When Tony Mokbel walked free from a Victorian prison today, April 4, 2025, a TV reporter branded it a “day of shame” for Victoria Police. The statement might have rung true—if not for the inconvenient truth that the scandal’s linchpin, Nicola Gobbo, a lawyer turned volunteer police informer, is merely the latest in a long, sordid tradition within Australia’s legal profession. Since the nation’s colonial beginnings, the line between law and lawlessness has been blurred by those sworn to uphold justice.
FROM OWEN DIXON-BJELKE PETERSEN AND ASKIN TO PARLIAMENT
Take Sir Joh Bjelke-Petersen, Queensland’s iron-fisted former premier and a trained lawyer. In his heyday, he didn’t hesitate to snitch on high-rolling businessmen who greased his palm—and those of his cronies—with bribes. Their crooked lawyers, too, were fair game. “It’s insurance,” Sir Terrence Lewis, his loyal police chief, once confided to a fellow officer. The tactic paid off: power stayed in their hands, and the dirt never stuck.

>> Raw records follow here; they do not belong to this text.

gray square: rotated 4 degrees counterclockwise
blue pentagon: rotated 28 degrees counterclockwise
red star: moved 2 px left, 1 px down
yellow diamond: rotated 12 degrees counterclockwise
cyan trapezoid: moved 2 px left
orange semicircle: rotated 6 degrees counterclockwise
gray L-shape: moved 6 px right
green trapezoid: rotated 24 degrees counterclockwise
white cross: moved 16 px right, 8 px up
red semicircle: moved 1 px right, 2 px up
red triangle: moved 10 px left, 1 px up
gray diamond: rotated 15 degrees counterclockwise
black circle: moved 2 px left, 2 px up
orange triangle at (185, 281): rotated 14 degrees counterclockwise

Down south, Sir Robert Askin, New South Wales’ premier in the 1960s and ’70s, played a similar game. Though not a lawyer himself, he surrounded himself with Sydney’s sharpest legal minds to craft his “Teflon” persona. To keep it intact, he ratted out gangsters, rival politicians, and public figures he despised—or those fingered by his underworld ally, Percival Galea, the notorious bookmaker and race-fixer known as the “Prince.” Askin’s lawyers knew full well what he was up to, and they didn’t blink.

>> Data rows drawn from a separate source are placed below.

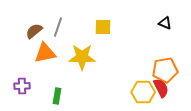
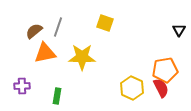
black triangle: moved 14 px right, 7 px down; rotated 40 degrees clockwise
yellow square: moved 2 px right, 4 px up; rotated 18 degrees clockwise
yellow hexagon: moved 11 px left, 4 px up; rotated 25 degrees clockwise
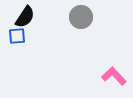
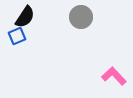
blue square: rotated 18 degrees counterclockwise
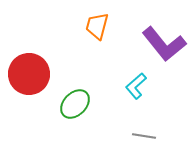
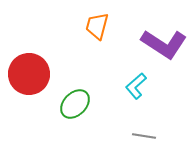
purple L-shape: rotated 18 degrees counterclockwise
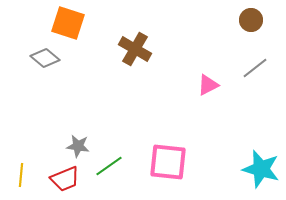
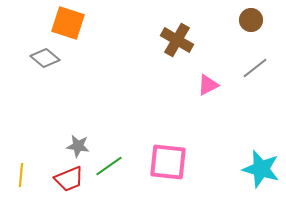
brown cross: moved 42 px right, 9 px up
red trapezoid: moved 4 px right
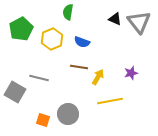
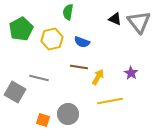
yellow hexagon: rotated 10 degrees clockwise
purple star: rotated 24 degrees counterclockwise
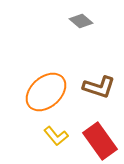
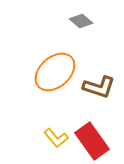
orange ellipse: moved 9 px right, 20 px up
yellow L-shape: moved 2 px down
red rectangle: moved 8 px left
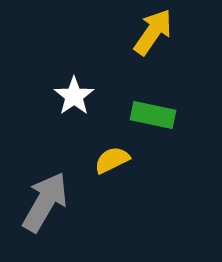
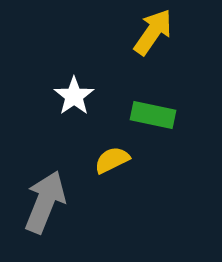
gray arrow: rotated 8 degrees counterclockwise
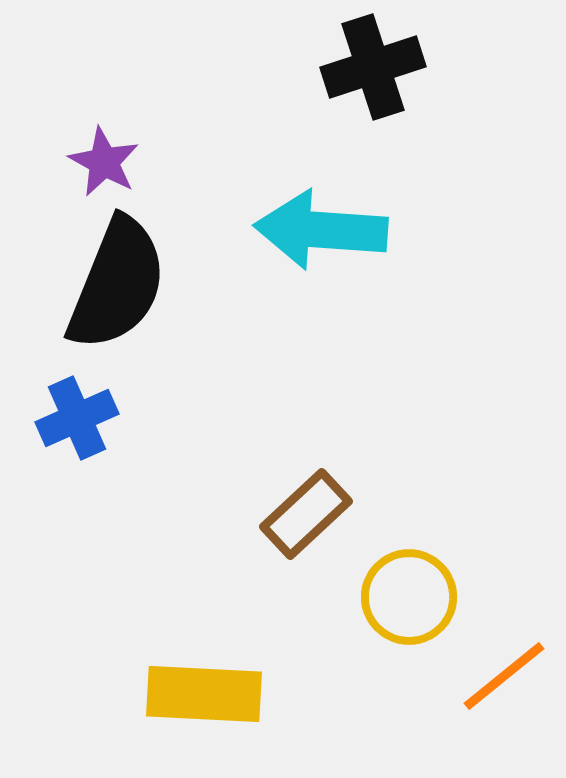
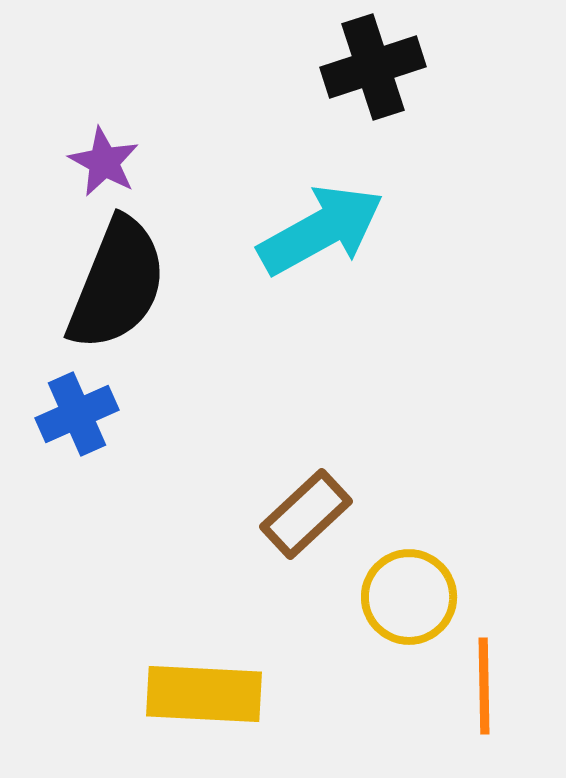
cyan arrow: rotated 147 degrees clockwise
blue cross: moved 4 px up
orange line: moved 20 px left, 10 px down; rotated 52 degrees counterclockwise
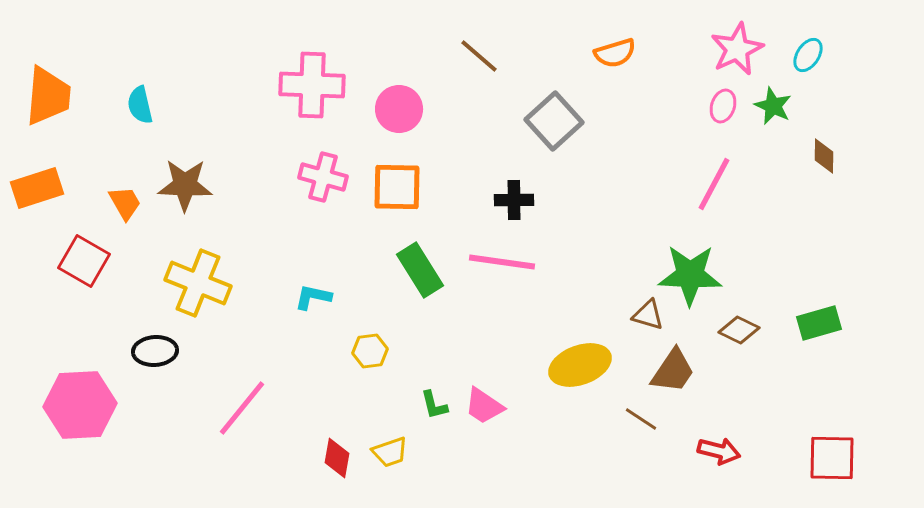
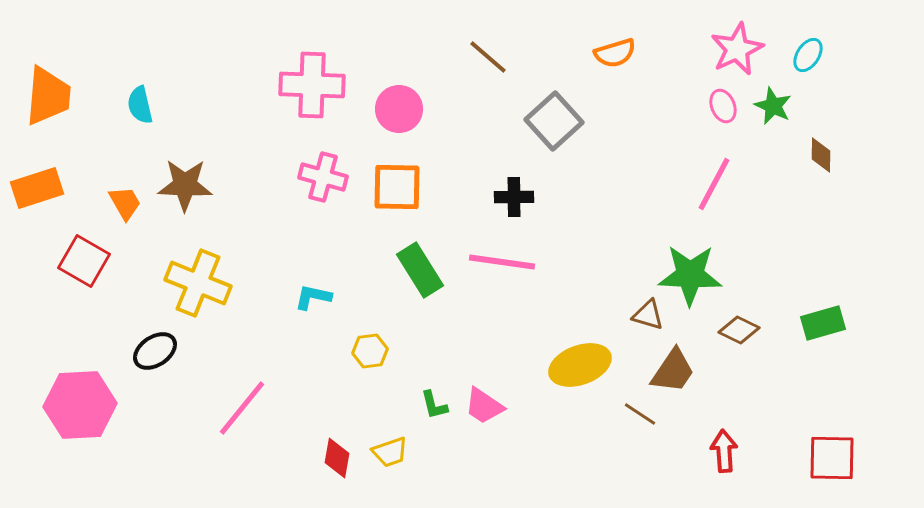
brown line at (479, 56): moved 9 px right, 1 px down
pink ellipse at (723, 106): rotated 40 degrees counterclockwise
brown diamond at (824, 156): moved 3 px left, 1 px up
black cross at (514, 200): moved 3 px up
green rectangle at (819, 323): moved 4 px right
black ellipse at (155, 351): rotated 30 degrees counterclockwise
brown line at (641, 419): moved 1 px left, 5 px up
red arrow at (719, 451): moved 5 px right; rotated 108 degrees counterclockwise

Then there’s Sir Henry Bolte, Victoria’s own knight of the realm, who ruled the state with an iron grip in the mid-20th century. With the police in his pocket—and he in theirs—Bolte’s reign showed just how cozy the relationship between law enforcement and organized crime could get. It’s a legacy that lingers.

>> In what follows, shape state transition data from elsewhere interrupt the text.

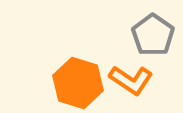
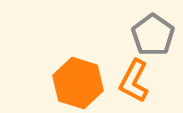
orange L-shape: moved 3 px right, 1 px down; rotated 84 degrees clockwise
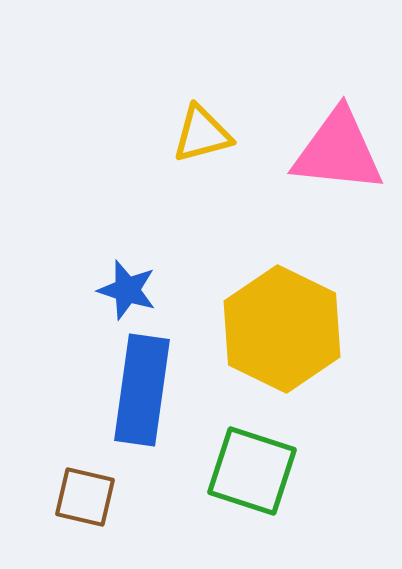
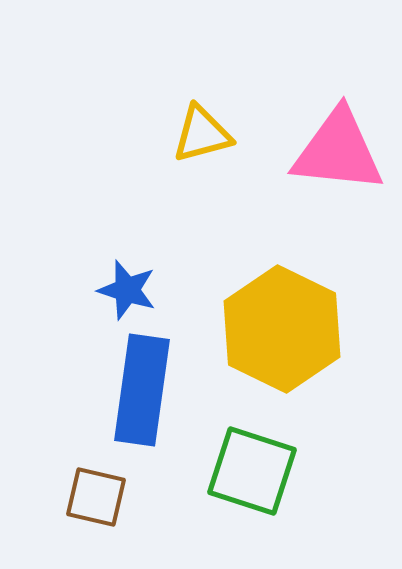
brown square: moved 11 px right
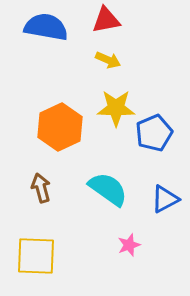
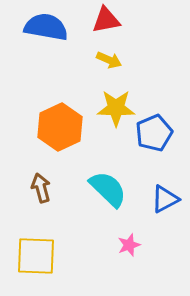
yellow arrow: moved 1 px right
cyan semicircle: rotated 9 degrees clockwise
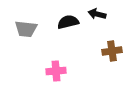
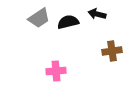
gray trapezoid: moved 13 px right, 11 px up; rotated 40 degrees counterclockwise
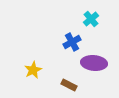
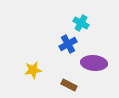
cyan cross: moved 10 px left, 4 px down; rotated 21 degrees counterclockwise
blue cross: moved 4 px left, 2 px down
yellow star: rotated 18 degrees clockwise
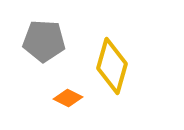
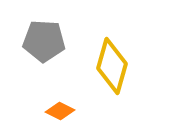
orange diamond: moved 8 px left, 13 px down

MOKBEL, ROGER ROGERSON, WILLIAMSON AND OTHERS- ITS LAWYERS AND JUDGES ALL THE WAY TO THE BANK
Today, the release of Mokbel, a kingpin of Melbourne’s underworld, lays bare an uncomfortable reality: the rot runs deep, and it’s not just the cops who should be hanging their heads. The legal profession—judges, barristers, solicitors—has become a breeding ground for corruption so pervasive that the difference between crime and honor is razor-thin, invisible even to those tasked with upholding justice. The rate at which lawyers face the Legal Services Commission—and walk away unscathed despite damning evidence—is staggering. Next to this systemic decay, the Nicola Gobbo affair looks like a petty squabble, a storm in a teacup.
Governments can no longer afford to bury their heads in the sand. Organized crime has infiltrated the legal sector with ruthless efficiency, and the fallout is inevitable. In Victoria, the gangland wars are poised to erupt once more. Scores remain unsettled, and judges and lawyers alike are still waiting for their cut—for “services rendered,” of course.
An out of control epidemic of organized crime means gangsters i organized crime are now judge, jury, and executioner (literally) for the right price. The law and goverenment’s chose to look the other way.
Mokbel’s release isn’t a day of shame for Victoria Police. It’s a glaring spotlight on a justice system that’s been compromised for generations. The question now is whether anyone has the guts to dismantle this house of cards—or if we’re doomed to watch it collapse under its own weight.